SAINTS OF HYSTERIA Saints of Hysteria

Ed. by Denise Duhamel, Maureen Seaton & David Trinidad

Soft Skull Press
55 Washington Street
Suite 804
Brooklyn, NY 11201
ISBN: 1-933368-18-7
397 pp., $19.95

Saints of Hysteria is a fascinating anthology covering fifty years of collaborative American poetry. Denise Duhamel, Maureen Seaton and David Trinidad have included an eclectic mix of poems, ranging from Neal Cassady, Allen Ginsberg and Jack Kerouac’s whimsical Pull My Daisy to Lisa Glatt and David Hernandez’s deliciously camp Gay Parade with its candy coloured “We hoot and holler at the men dressed / as cheerleaders, their hairdos like giant scoops / of sherbet…” Many of the poems are accompanied by process notes, giving the reader useful information how the piece was created.

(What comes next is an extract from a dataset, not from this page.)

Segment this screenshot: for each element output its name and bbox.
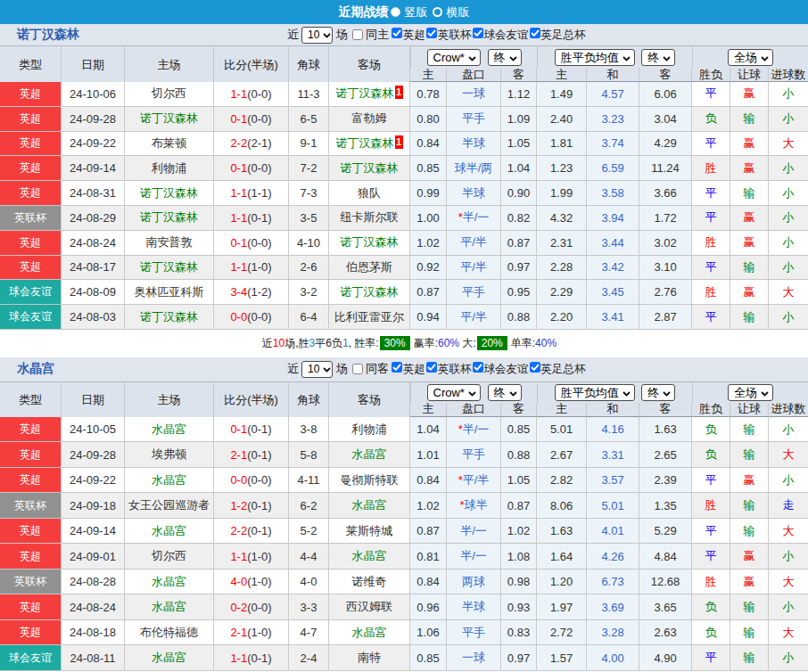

The anthology opens with Charles Henri Ford’s International Chainpoem, written by Ford and eleven other poets in 1940. The excellent introduction tells us that “In 1940, American Charles Henri Ford adapted this practice [of collaborative poetry] into what he dubbed the ‘Chainpoem’, which he defined as an ‘intellectual sport…an anonymous shape laying in a hypothetical joint imagination.'” This opening poem is a wonderful example of the melding together of different personalities and imaginations, seen with lines like “When a parasol is cooled in the crystal garden” (Takesi Fuji) and “Spell me out a sonnet of a steel necklace.” (Tuneo Osada)

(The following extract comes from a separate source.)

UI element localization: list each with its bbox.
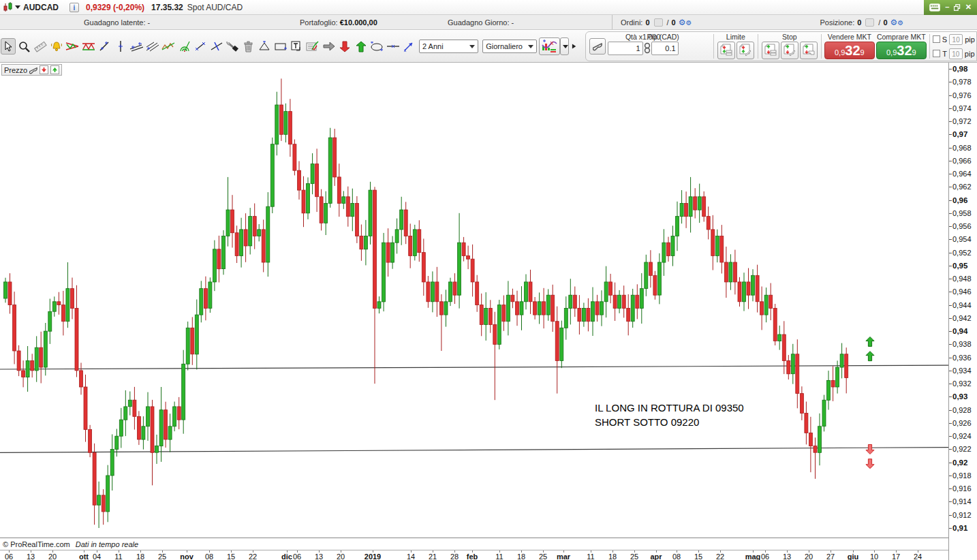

It moves through collaborative efforts by Beat poets Allen Ginsberg, Jack Kerouac and Neal Cassady, to the New York school, with poems by John Ashbery, Kenneth Koch, Frank O’Hara, Ted Berrigan and Ron Padgett amongst others. Bill Berkson and Frank O’Hara’s darkly comic St Bridget poems stand out with poignant lines juxtaposed next to childlike silliness:

afternoon is leaning toward drinks  I am getting
myself right now though I shouldn’t  Would

you like one, heaviness of the compost thresh-
hold? No, I want the plants to have it, for

they have died  Sometimes the streets are full
of snot sometimes the travelling ferris-wheel

Collaborative poems by Robert Creeley, Marilyn Hacker, Susan Cataldo and James Schulyer move the anthology through to the eighties. The nineties and thousands continues the eclectic range of styles seen throughout the book. All Ears by Keith Abbot, Pat Nolan, Maureen Owen and Michael Sowl, for example, is a mish-mash of Japanese traditional forms such as hokku, waki, renku and ageku woven together with a series of zen-like images:

  After rain the freeze
gnawing at the wall
          hands over heater all ears

          after rain the freeze
gnawing at the wall
              hands over heater all ears
leaves cut into a steel sky
or the gray in photographs

Cartographic Anomaly by Terri Carrion and Michael Rothenberg reads like a diary written in haiku, fused with observations made by a botanist. Stanzas such as "Michael on computer, in bed, blue glow / from screen on his face like TV image. / Big Bend National Park" are followed by details such as Ocotillo, Hectia Scariosa and Agave havardiana. This contrast between the material and the natural makes each section seem almost metaphysical on one level.

The anthology is well worth reading even if you’re not interested in collaborative poetry. There is such an abundance of different styles and imaginations from several decades that everyone will find something they will enjoy.


Christian Ward is a 27 year old London based poet and student, currently finishing the third year of a degree in English Literature & Creative Writing at Roehampton University, London. A Pushcart Prize nominated poet, his work is forthcoming in The Warwick Review, Remark and Decanto.